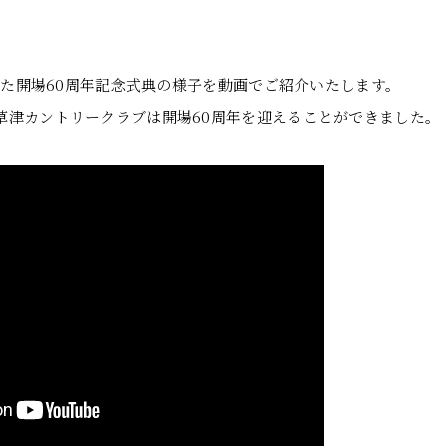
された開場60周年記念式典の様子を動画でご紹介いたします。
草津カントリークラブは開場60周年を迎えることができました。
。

---

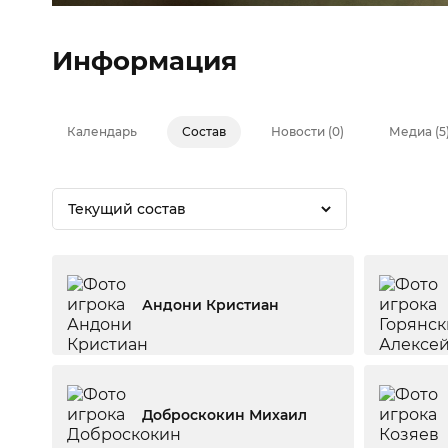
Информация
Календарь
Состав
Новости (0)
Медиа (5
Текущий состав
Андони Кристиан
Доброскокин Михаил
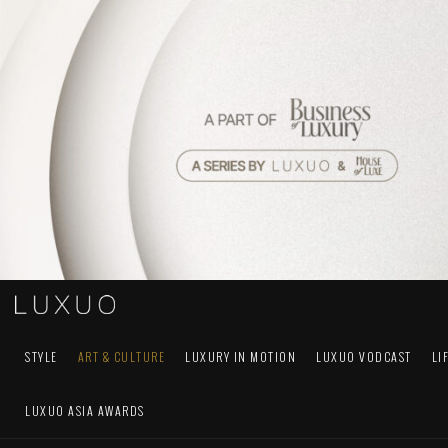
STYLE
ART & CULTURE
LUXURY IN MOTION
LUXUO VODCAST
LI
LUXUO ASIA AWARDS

:: Try it ::
Return the stretch of data that begins with the line showing "Андони Кристиан" and goes on through the line showing "LUXUO ASIA AWARDS", exactly, with pictures removed.

:: Result of the task ::
Андони Кристиан
Доброскокин Михаил
STYLE
ART & CULTURE
LUXURY IN MOTION
LUXUO VODCAST
LI
LUXUO ASIA AWARDS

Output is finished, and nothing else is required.